Z jakimś regularnym niezadowoleniem mieszkańcy stolicy zaobserwowali wzrost zatłoczenia pociągów metra w godzinach największego ruchu podczas trwania ferii. Winą za to obarczają zmiany w rozkładach jazdy, które wprowadzane są co roku na okres urlopowy. Powstaje pytanie, czy rozkład nie powinien być bardziej dostosowany do potrzeb pasażerów? Na to pytanie odpowiada dyrektorka ZTM, twierdząc, że każda zmiana w harmonogramie jest wynikiem głębokiej analizy.
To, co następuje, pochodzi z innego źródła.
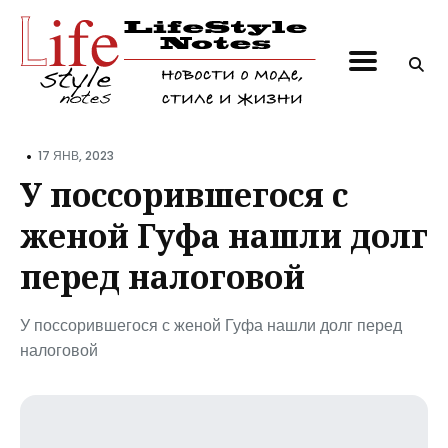
Поиск
по
блогу
•
17 ЯНВ, 2023
У поссорившегося с
женой Гуфа нашли долг
перед налоговой
У поссорившегося с женой Гуфа нашли долг перед
налоговой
Sukcesywnie od poprzedniego poniedziałku możemy zaobserwować zmianę w układzie kursowania metra. Pociągi wyznaczone do obsługi linii M1 jeżdżą teraz co 2 minuty i 50 sekund (w przeciwieństwie do zwykłego harmonogramu szczytu, gdzie było to co 2 minuty i 20 sekund), natomiast pociągi linii M2 jeżdżą co 3 minuty i 30 sekund (normalnie w szczycie co 2 minuty i 50 sekund). Warto tu dodać, że te modyfikacje dotyczą tylko dni roboczych. Zmiany te wpłynęły na ilość pociągów kursujących w ciągu godziny podczas szczytu: na linii M1 liczba ta zmalała z 25 do 21, zaś na linii M2 – z 21 do 17.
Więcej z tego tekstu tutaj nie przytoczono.